Election 2004 | Language/Structure
If the “State of the Union” was “strong”, then the Democratic response was: long… wrong… and could have been delivered better… in song.

I watched the State of the Union at Jorge Miranda’s apartment with some of the Boston 2020 Democrats. We may have snickered and hissed at various points, but overall, there was no denying that Bush had set a course for the land of virtues, from our “fighting men and women” to our “sacred institution of marriage” and the purity of drug-free professional sports.
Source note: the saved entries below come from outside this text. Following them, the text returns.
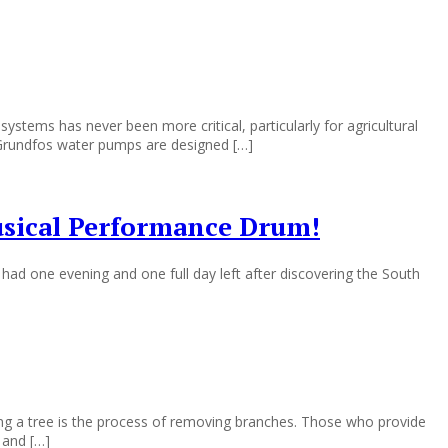
ms has never been more critical, particularly for agricultural
. Grundfos water pumps are designed […]
usical Performance Drum!
ad one evening and one full day left after discovering the South
ng a tree is the process of removing branches. Those who provide
 and […]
The mistake the Democrats made was staying in virtue-land and coming down to Earth. By the time Pelosi and Daschle came on, we had exhausted the lofty rhetoric faculties of our collective craniums. To the twenty-seven people in the United States still watching, anything more said probably floated up and melded with the Presidential verbiage. What we did take away was just an image of the Democratic leadership, distant and calmly sitting in an empty, fake living room.

What the Democratic leadership should have done was to underscore the point that the President is out of touch and does not bother responding to questions by the media, or even the opposition (most recently made by Ken Auletta in his “Fortress Bush” article in last week’s New Yorker). They could have prepared a set of serios questions– starting with, how will we pay for this and cut taxes?– and published them in advance, daring the President to follow their agenda. For the answers, they should have brought in the offensive line; Ted Kennedy deserved to be part of the response team for all of the camera attention he got during the speech. Their response would begin, with reality-show (or even game-show) aplomb: “We asked the President ten questions. Only three were answered, and two of those answers were hardly worthwhile…” And there you go, a new set of talking points to carry the day.

Unless, of course, they were trying to look calm in the face of the primary candidates… (but so much for those faces. The face of John Kerry was looking ever more haggard in his response, it was like New Hampshire’s “Old Man in the Mountain”– after it had fallen).